As 15,000 mostly illegal immigrants protested in Tel Aviv, demanding that Israel recognize them as refugees and grant them asylum, Shas deputy chairman MK Eli Yishai said that Israel needed to deal with the issue in a much more forceful way. “A demonstration like this in the first [modern] Hebrew city – which has for a long time had a large African population – is an alarm that must wake up the state's legal system to develop any and all means to repatriate these people to their homelands.”
Thousands of the illegals gathered in Tel Aviv for the demonstration, going on strike to demand that they be allowed to remain in Israel.
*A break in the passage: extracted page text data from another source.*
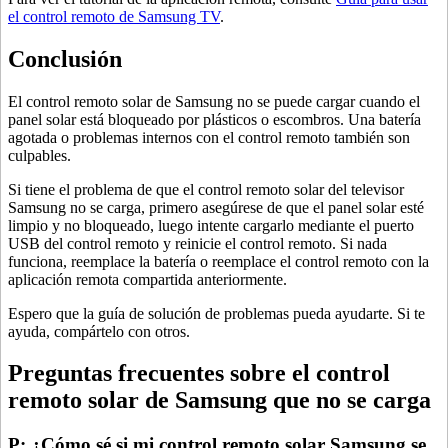
el control remoto de Samsung TV
.
Conclusión
El control remoto solar de Samsung no se puede cargar cuando el
panel solar está bloqueado por plásticos o escombros. Una batería
agotada o problemas internos con el control remoto también son
culpables.
Si tiene el problema de que el control remoto solar del televisor
Samsung no se carga, primero asegúrese de que el panel solar esté
limpio y no bloqueado, luego intente cargarlo mediante el puerto
USB del control remoto y reinicie el control remoto. Si nada
funciona, reemplace la batería o reemplace el control remoto con la
aplicación remota compartida anteriormente.
Espero que la guía de solución de problemas pueda ayudarte. Si te
ayuda, compártelo con otros.
Preguntas frecuentes sobre el control
remoto solar de Samsung que no se carga
P: ¿Cómo sé si mi control remoto solar Samsung se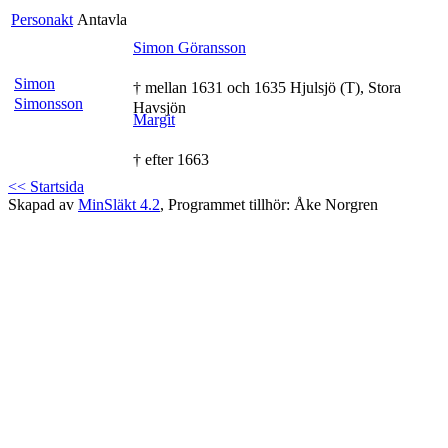
Personakt
Antavla
Simon Göransson
Simon
† mellan 1631 och 1635 Hjulsjö (T), Stora
Simonsson
Havsjön
Margit
† efter 1663
<< Startsida
Skapad av
MinSläkt 4.2
, Programmet tillhör: Åke Norgren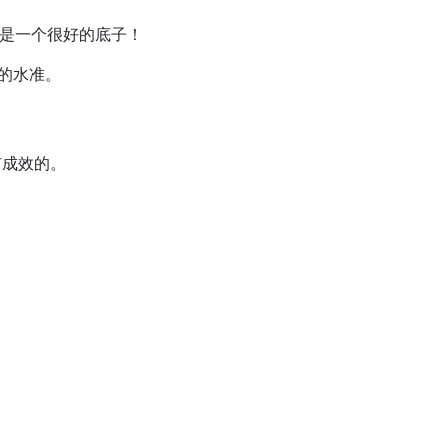
。这是一个很好的底子！
右的水准。
有成效的。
In recent weeks, Israel has begun rounding up illegals whose work visas have expired and detaining them at a new facility in southern Israel built to hold them as the government worked on ways to deport them. So far, some 300 illegals have been detained. Protests also took place in Eilat, with illegals who did not attend the protests taking a day off from work in solidarity with the protesters.
As Interior Minister in the last two governments, Yishai was one of the most vociferous government officials demanding that the flow of illegals into Israel be halted. A new security fence on Israel's southern border has successfully halted the mass illegal invasion of several years ago, but estimates say that some 60,000 illegal Africans who managed to get into the country in previous years remain.
The infiltrators demand that Israel grant them the status of political refugees, who according to UN regulations, cannot be deported to their countries of origin. Israel has said that it considers nearly all the illegals to be economic migrants who are searching for work, and as such can be deported.
According to Yishai, “Israel stands at a crossroads – will we remove the illegals, or stop being a Jewish state? The 'chutzpah,' the arrogance, of these protesters, with the assistance of leftist and anti-Zionist 'human rights' groups who are encouraging them, is worrying, and also enraging. I call on the government to deal with them harshly and uncompromisingly, as I did when I was Interior Minister. They should all be detained until arrangements can be made for their deportation.”